Three US Federal Reserve officials on Wednesday said they believe the US economy is gaining traction, despite a recent slowdown from severe weather, allowing the central bank to stick to its plan to wind down its massive bond-buying stimulus this year.
The comments, from the heads of the Federal Reserve banks of St Louis, San Francisco and Atlanta, freshen the message in the minutes of the Fed’s most recent policymaking meeting, also released on Wednesday, which showed many thought only a big change in outlook could disrupt further measured reductions in purchases.
Indeed, several Fed policymakers wanted to drive home the idea that their asset-purchase program would be trimmed in predictable, US$10 billion increments, according to minutes of the Fed’s Jan. 28 to Jan. 29 policy meeting.

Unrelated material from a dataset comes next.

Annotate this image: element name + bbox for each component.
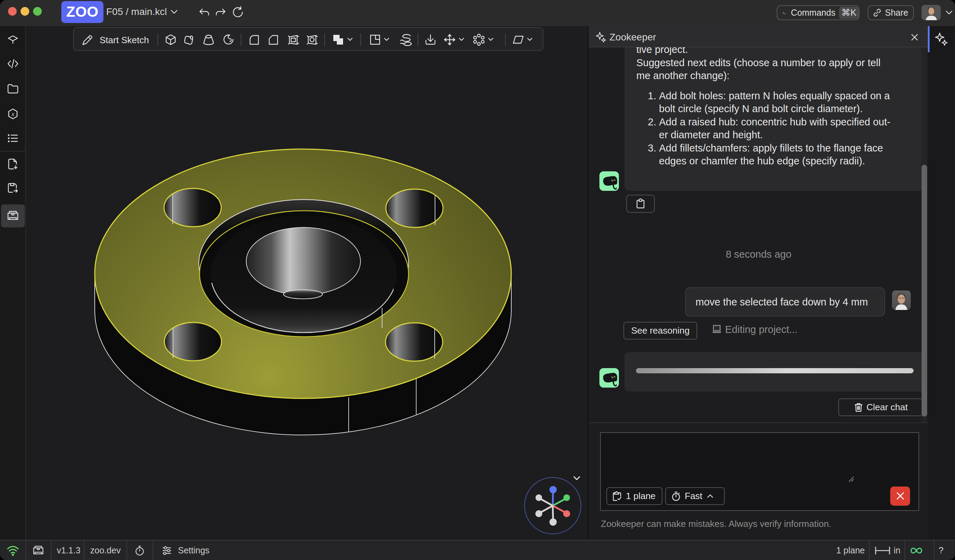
svg-text:x: x <box>11 111 14 117</box>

The minutes also showed the officials were nearing a decision on how to adjust a promise to keep interest rates low for a while, including the possibility of incorporating financial stability concerns in that promise.
At the meeting, the Fed decided to make another modest cut to its bond-buying program, which now runs at US$65 billion per month.
It made the move despite weaker-than-expected job gains in December last year and turmoil at the time in emerging markets.
Participants generally “anticipated that the economy would expand at a moderate pace in coming quarters,” the minutes said. “Several participants argued that, in the absence of an appreciable change in the economic outlook, there should be a clear presumption in favor of continuing to reduce the pace of purchases by a total of [US]$10 billion at each [policy] meeting.”
A recent run of soft economic data since the meeting, much of it attributed to bad weather in the US, appears to have done little to change that view.
“I think a lot of this [softness] will come back out as we get into better weather patterns,” St Louis Federal Reserve President James Bullard told journalists in Washington.
San Francisco Federal Reserve President John Williams said in New York that the economy has shifted to a “healthy, stronger path” and noted there is a “high hurdle” to stop the US central bank from its plan to keep cutting its bond purchases.
Similarly, Atlanta Federal Reserve President Dennis Lockhart said the central bank would likely end its bond-buying program by the fourth quarter.